I've read this in German (just to keep in touch with the language), and it's been 25 years or so since I've been to Hamburg, so it was interesting to revisit the city from the perspective of a comic designer.
The story is... powerful. At ComicGate, someone compared the plot to Kafka, and there is certainly a Kafkian element to everything. I think what is most masterfully done with the plot is that, although "Mädel-Jan" is not really a lovable person — even though s/he denies it, s/he really just thinks about herself — we, as readers, tend to empathize with her, because she is in a terrible situation, and we can only think — how would we react if it happened to us?
Then, as the story goes on, we start to see how others react to the female Jan, and some doubts start to creep in. There is no doubt that the female Jan believes that she was a male Jan once. But, truth be told, Jan-the-artist is very clever not to give us any obvious clues about that. Let's take a few examples:
The most obvious one: we never see the transformation actually happening.
Then we don't see any other clothes of Jan-as-male. We see the apartment quite often, but there are no absolutely "male" things around. Sure, the flat is a mess, but that's not strictly a "male" trend. The character claims to have porn downloaded on her computer, but we never see what kind of porn is there. There are not even typically male implements on the bathroom, and even a razor would not say much — women use them to shave their legs, after all. So this was brilliantly done — we never know from Jan's environment if she was a he or not.
Except that Jan doesn't have ID cards as a female. But we never see the "male" ID cards — not once. We don't even know how the "male" Jan looks like — we know that the female Jan is not immediately recognisable as "Jan". But we would expect some clues if it were a "simple" gender transformation: Jan would draw attention to things like eyes, hair colour, skin colour, etc., and his friends would at least figure that out. But they don't. So we, the readers, are led to believe that Jan is in a completely different body, although, at the very beginning, this is not obvious.
We would think that Jan's friends would recognise her apartment — but the narrator, once again, eludes us. None of Jan's friends visited the apartment, and Jan had never visited their apartments, either — so we're kept in the dark.

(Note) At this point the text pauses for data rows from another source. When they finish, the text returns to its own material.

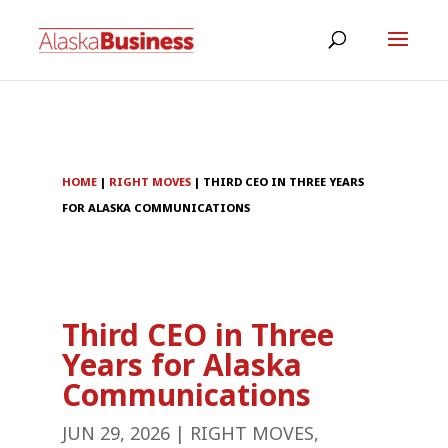
HOME
|
RIGHT MOVES
|
THIRD CEO IN THREE YEARS
FOR ALASKA COMMUNICATIONS
Third CEO in Three
Years for Alaska
Communications
JUN 29, 2026
|
RIGHT MOVES
,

And we would expect Jan's friends to figure out some clue that would tell them for sure that they are, indeed, talking to the Jan they knew. But Jan's almost obnoxious personality prevents them to figure that out. Jan doesn't really act as Jan — but, then again, Jan admits, at some point, that "as a guy he would never act that way". But Jan certainly has some knowledge of his past life as a boy, and certainly recognises immediately his own friends. Which is actually quite strange, and contributes to make the plot so interesting.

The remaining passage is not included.